──────── Supplied records

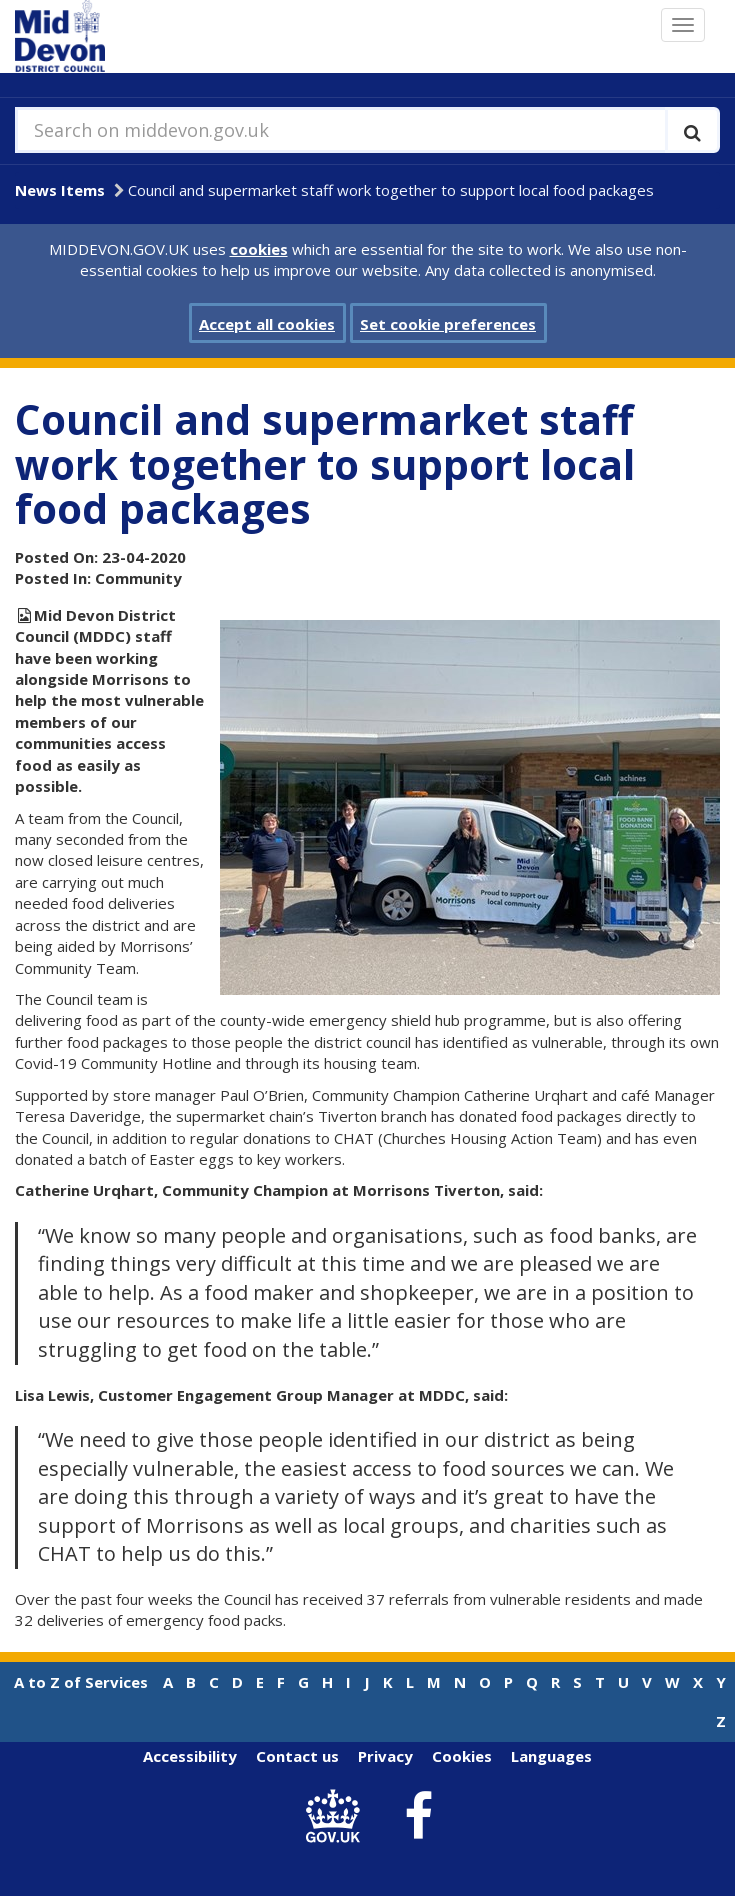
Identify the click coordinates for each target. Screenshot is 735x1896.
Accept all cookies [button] (267, 324)
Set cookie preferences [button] (448, 324)
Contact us (297, 1756)
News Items (60, 190)
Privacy (385, 1756)
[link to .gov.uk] (337, 1816)
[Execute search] (692, 130)
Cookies (462, 1756)
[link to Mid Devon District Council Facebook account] (418, 1817)
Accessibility (190, 1756)
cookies (259, 249)
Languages (551, 1756)
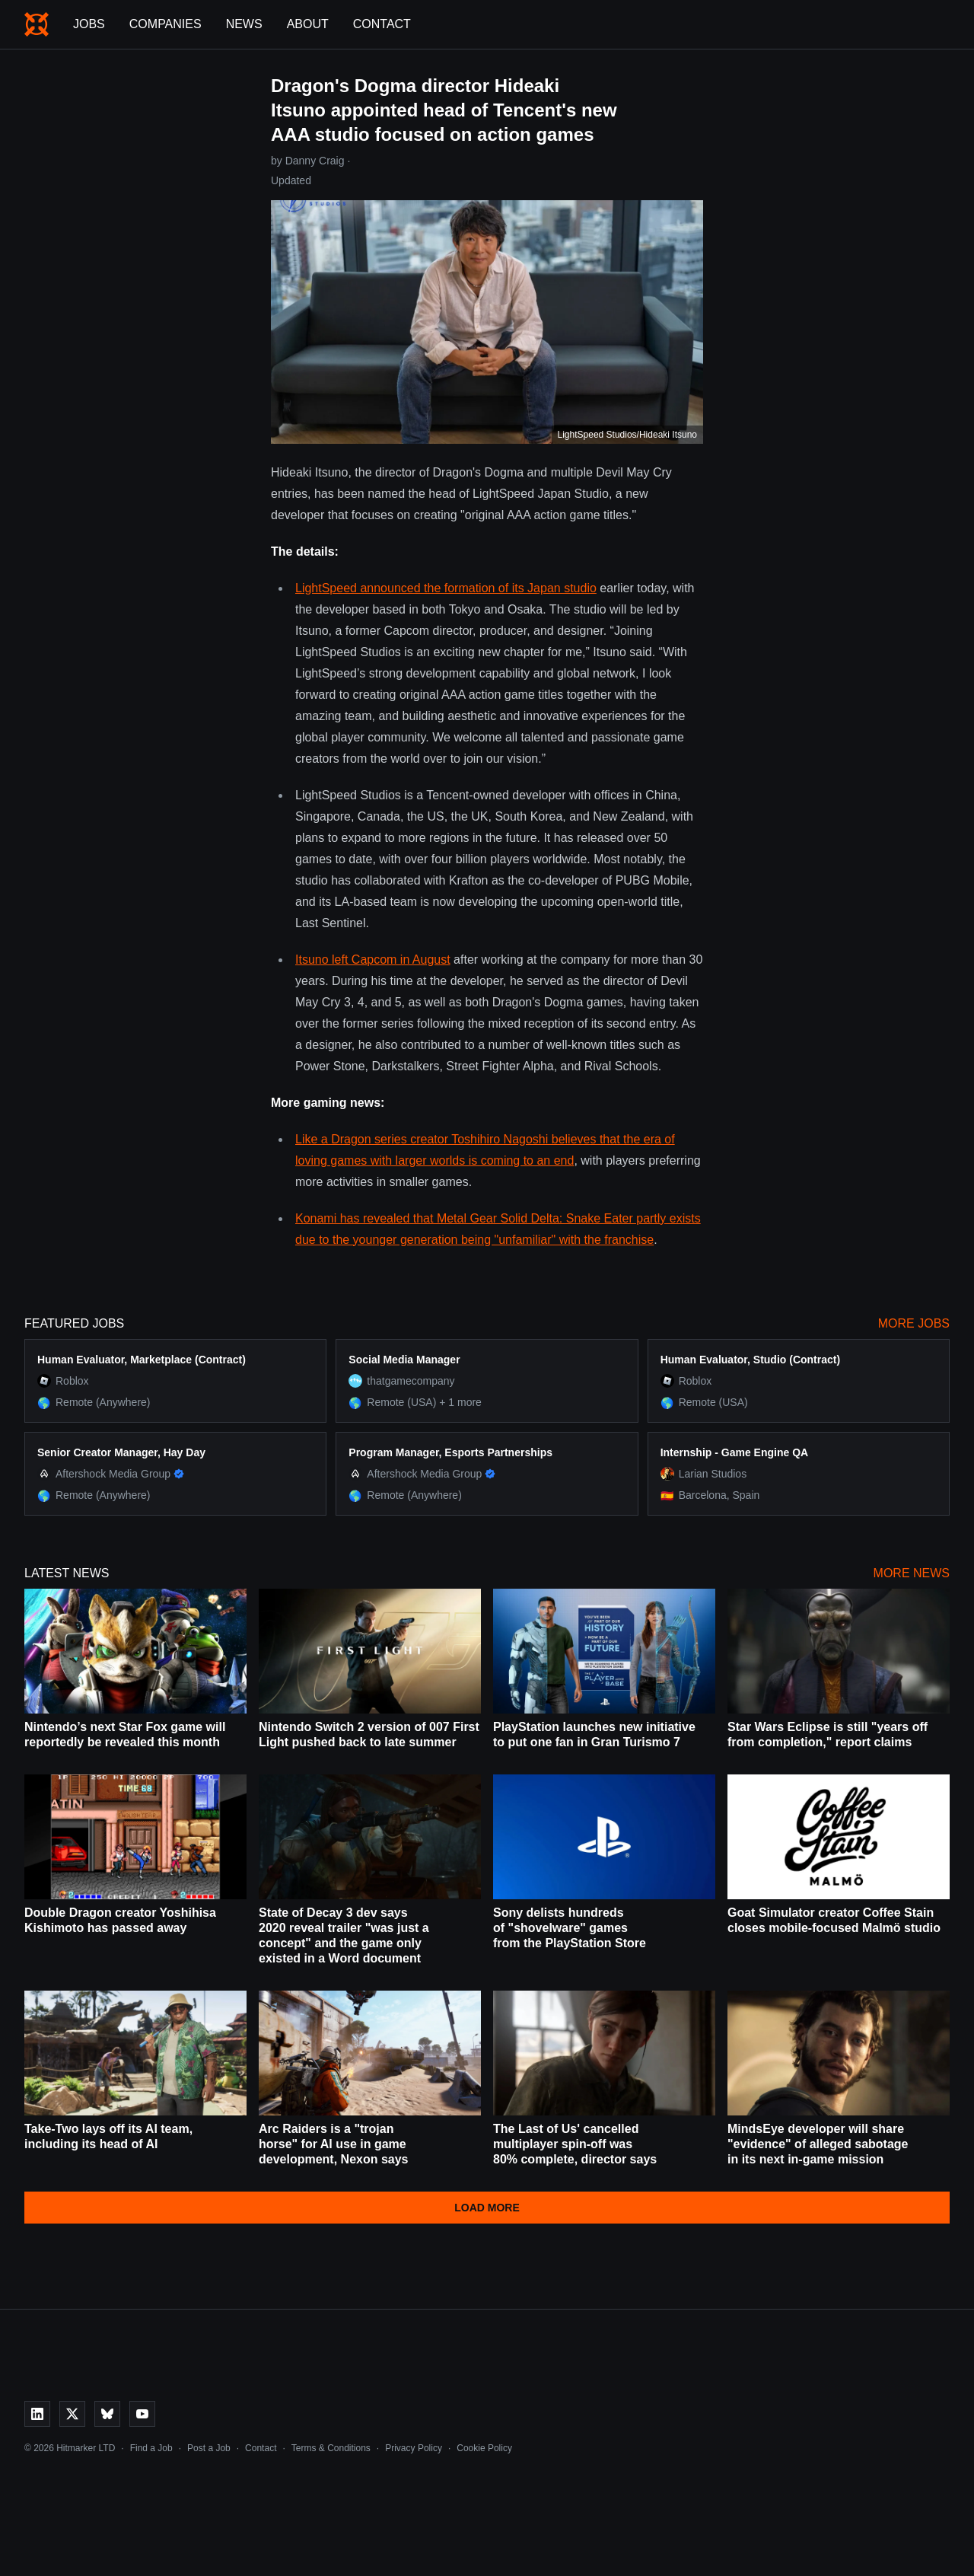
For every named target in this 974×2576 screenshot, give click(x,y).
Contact (382, 24)
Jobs (89, 24)
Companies (165, 24)
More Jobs (914, 1323)
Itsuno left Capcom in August (372, 959)
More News (912, 1573)
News (244, 24)
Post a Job (209, 2448)
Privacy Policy (413, 2448)
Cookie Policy (484, 2448)
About (308, 24)
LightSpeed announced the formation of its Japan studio (446, 588)
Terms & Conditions (331, 2448)
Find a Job (151, 2448)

────────────────

### Task directions
Write out the data above in full and exactly, but not the pictures.

### Your solution
Identify the click coordinates for each target. Screenshot is 735x1896.
Accept all cookies [button] (267, 324)
Set cookie preferences [button] (448, 324)
Contact us (297, 1756)
News Items (60, 190)
Privacy (385, 1756)
[link to .gov.uk] (337, 1816)
[Execute search] (692, 130)
Cookies (462, 1756)
[link to Mid Devon District Council Facebook account] (418, 1817)
Accessibility (190, 1756)
cookies (259, 249)
Languages (551, 1756)
For every named target in this 974×2576 screenshot, give click(x,y).
Contact (382, 24)
Jobs (89, 24)
Companies (165, 24)
More Jobs (914, 1323)
Itsuno left Capcom in August (372, 959)
More News (912, 1573)
News (244, 24)
Post a Job (209, 2448)
Privacy Policy (413, 2448)
Cookie Policy (484, 2448)
About (308, 24)
LightSpeed announced the formation of its Japan studio (446, 588)
Terms & Conditions (331, 2448)
Find a Job (151, 2448)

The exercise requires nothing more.